All the lines below should be set down exactly, with no picture carried into the copy.

········

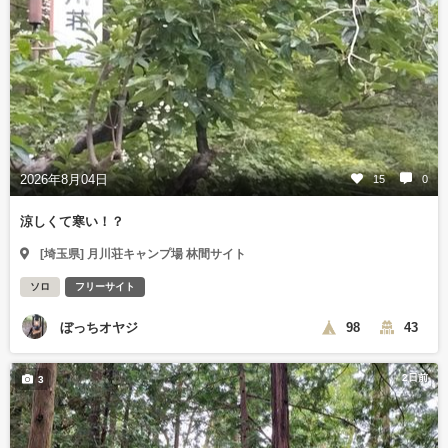
2026年8月04日
15
0
涼しくて寒い！？
[埼玉県] 月川荘キャンプ場 林間サイト
ソロ
フリーサイト
ぼっちオヤジ
98
43
2日前
3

········

EXERCISE OUTPUT –
2026年8月04日
15
0
涼しくて寒い！？
[埼玉県] 月川荘キャンプ場 林間サイト
ソロ
フリーサイト
ぼっちオヤジ
98
43
2日前
3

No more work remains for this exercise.